Perhaps the more interesting question is why this move was contemplated in the first place, and what this means for the Joint Opposition’s strategy to put forward a Presidential candidate.
Political analyst Professor Jayadeva Uyangoda said that the Joint Opposition was clearly launching a campaign for political reasons to involve the judiciary in an essentially political matter, calling the debate a ‘non-existent legal issue’. “These judges know that they are under severe public scrutiny, nationally and internationally. In highly politically sensitive cases like the one that the JO might force on the judiciary despite the clear provisions in the Constitution, the judges will also be conscious of the institutional integrity of the judiciary.”

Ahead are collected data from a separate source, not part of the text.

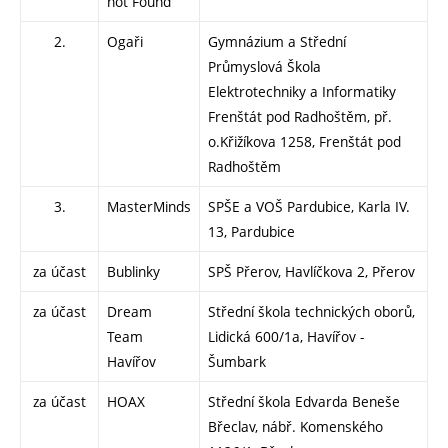
not Found
2.
Ogaři
Gymnázium a Střední
Průmyslová Škola
Elektrotechniky a Informatiky
Frenštát pod Radhoštěm, př.
o.Křižíkova 1258, Frenštát pod
Radhoštěm
3.
MasterMinds
SPŠE a VOŠ Pardubice, Karla IV.
13, Pardubice
za účast
Bublinky
SPŠ Přerov, Havlíčkova 2, Přerov
za účast
Dream
Střední škola technických oborů,
Team
Lidická 600/1a, Havířov -
Havířov
Šumbark
za účast
HOAX
Střední škola Edvarda Beneše
Břeclav, nábř. Komenského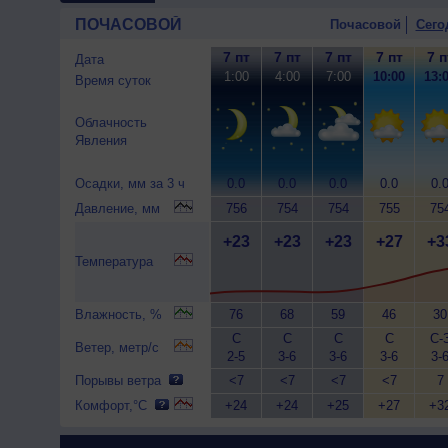
ПОЧАСОВОЙ
Почасовой
Сего
7 пт
7 пт
7 пт
7 пт
7 п
Дата
1:00
4:00
7:00
10:00
13:
Время суток
Облачность
Явления
Осадки, мм за 3 ч
0.0
0.0
0.0
0.0
0.
Давление, мм
756
754
754
755
75
+23
+23
+23
+27
+3
Температура
Влажность, %
76
68
59
46
30
С
С
С
С
С-
Ветер, метр/с
2-5
3-6
3-6
3-6
3-
Порывы ветра
<7
<7
<7
<7
7
Комфорт,°C
+24
+24
+25
+27
+3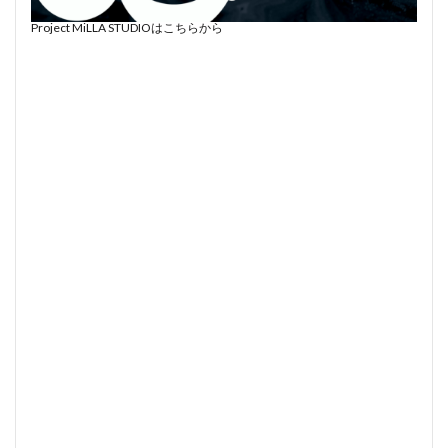
Project MiLLA STUDIOはこちらから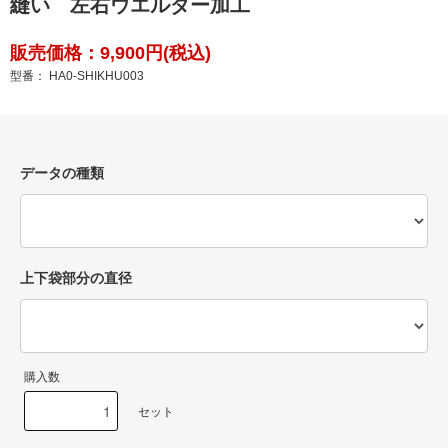
縫い 左右ウエルダー加工
販売価格：9,900円(税込)
型番： HA0-SHIKHU003
データの種類
上下袋部分の直径
購入数
セット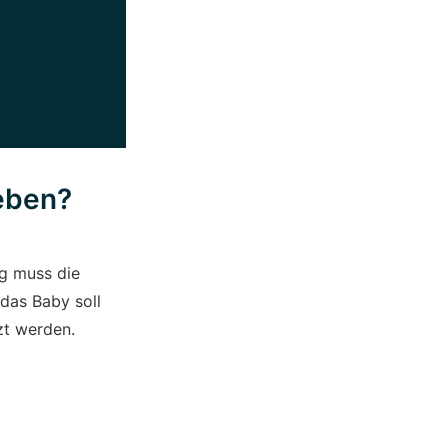
eben?
ig muss die
das Baby soll
zt werden.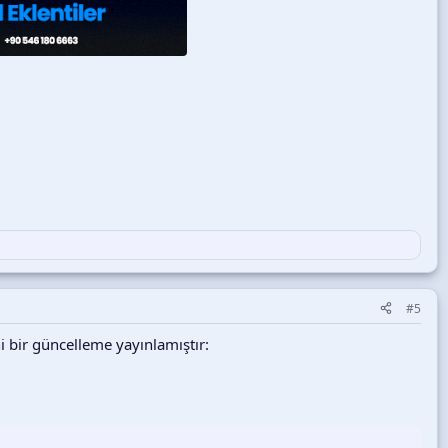
#5
 bir güncelleme yayınlamıştır: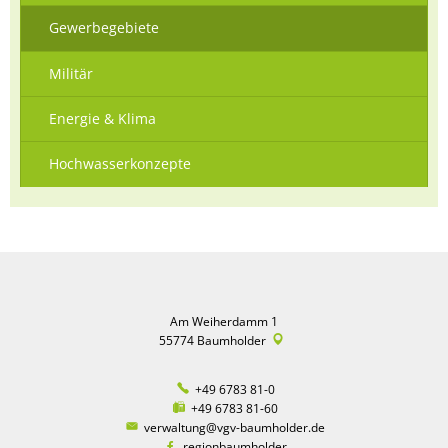
Gewerbegebiete
Militär
Energie & Klima
Hochwasserkonzepte
Am Weiherdamm 1
55774
Baumholder
+49 6783 81-0
+49 6783 81-60
verwaltung@vgv-baumholder.de
regionbaumholder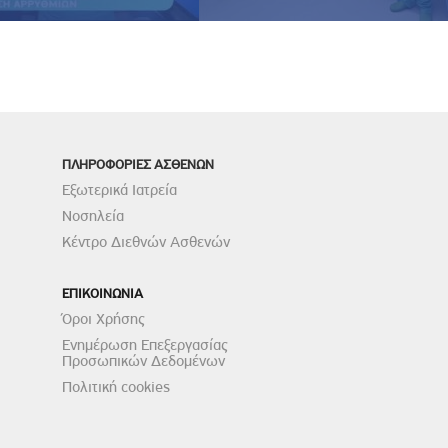
ΠΛΗΡΟΦΟΡΙΕΣ ΑΣΘΕΝΩΝ
Εξωτερικά Ιατρεία
Νοσηλεία
Κέντρο Διεθνών Ασθενών
ΕΠΙΚΟΙΝΩΝΙΑ
Όροι Χρήσης
Ενημέρωση Επεξεργασίας
Προσωπικών Δεδομένων
Πολιτική cookies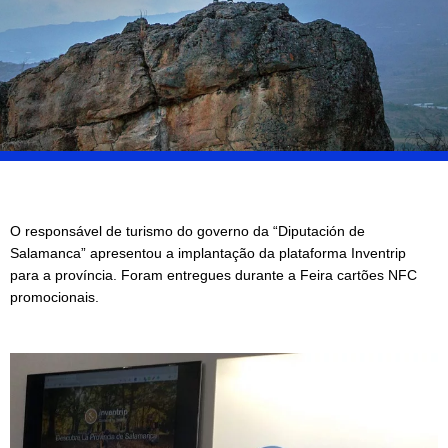
O responsável de turismo do governo da “Diputación de
Salamanca” apresentou a implantação da plataforma Inventrip
para a província. Foram entregues durante a Feira cartões NFC
promocionais.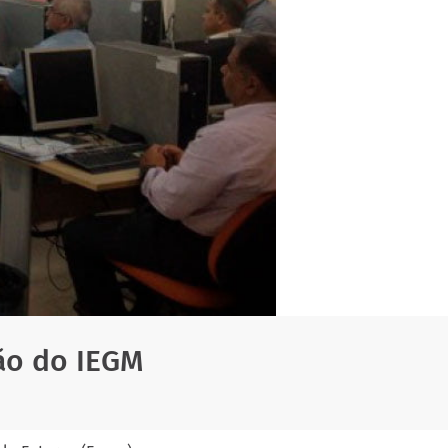
ão do IEGM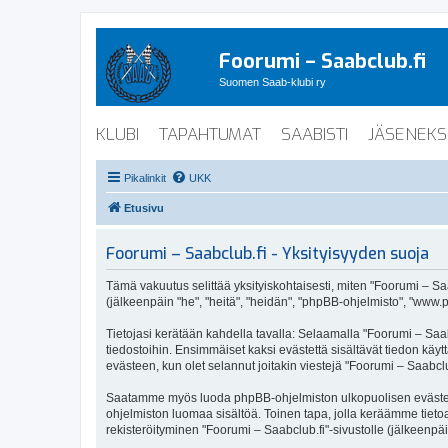
Foorumi – Saabclub.fi
Suomen Saab-klubi ry
KLUBI
TAPAHTUMAT
SAABISTI
JÄSENEKS
Pikalinkit
UKK
Etusivu
Foorumi – Saabclub.fi - Yksityisyyden suoja
Tämä vakuutus selittää yksityiskohtaisesti, miten "Foorumi – Saabc
(jälkeenpäin "he", "heitä", "heidän", "phpBB-ohjelmisto", "www.p
Tietojasi kerätään kahdella tavalla: Selaamalla "Foorumi – Saabc
tiedostoihin. Ensimmäiset kaksi evästettä sisältävät tiedon käy
evästeen, kun olet selannut joitakin viestejä "Foorumi – Saabclu
Saatamme myös luoda phpBB-ohjelmiston ulkopuolisen evästeen "F
ohjelmiston luomaa sisältöä. Toinen tapa, jolla keräämme tietoa 
rekisteröityminen "Foorumi – Saabclub.fi"-sivustolle (jälkeenpäi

The recent determination on the issue of President Sirisena’s own term of office showed that the Supreme Court could steer away from narrow political controversies created by politicians to serve personal agendas. “Cases like these are also test cases for the judiciary about its own commitment to protecting liberal constitutional values in a context where they have been under severe threat. The Judiciary might not want to be a party to an exercise that will roll Sri Lanka’s democracy map backwards,” Professor Uyangoda said.
Team Leader – Politics at Verite Research, Shamara Wettimuny noted that the recent legal debate on the two term limit has transformed an internal Joint Opposition conversation about who should be the 2020 presidential candidate into a public debate.
“The question to ask is who benefits from this shift? Shifting the conversation into the public sphere can function as a litmus test on who the appropriate Joint Opposition candidate ought to be,” Wettimuny said.
“On the one hand, it can assess whether there is public appetite for Mahinda Rajapaksa to contest for a third term. For the pro-MR camp, the debate on his eligibility is then only a means of assessing this public appetite and dissuading competitors. On the other hand, for those supporting an alternative candidate, clarifying Mahinda Rajapaksa’s ineligibility at this early stage could clear the path for this alternative.”
Although the younger Rajapaksa seemed confident during his Q and A on Facebook, it is interesting that there has been relative silence from the Joint Opposition since. Perhaps the results of this litmus test will surface at the next, larger Joint Opposition rally, slated to be held September 5.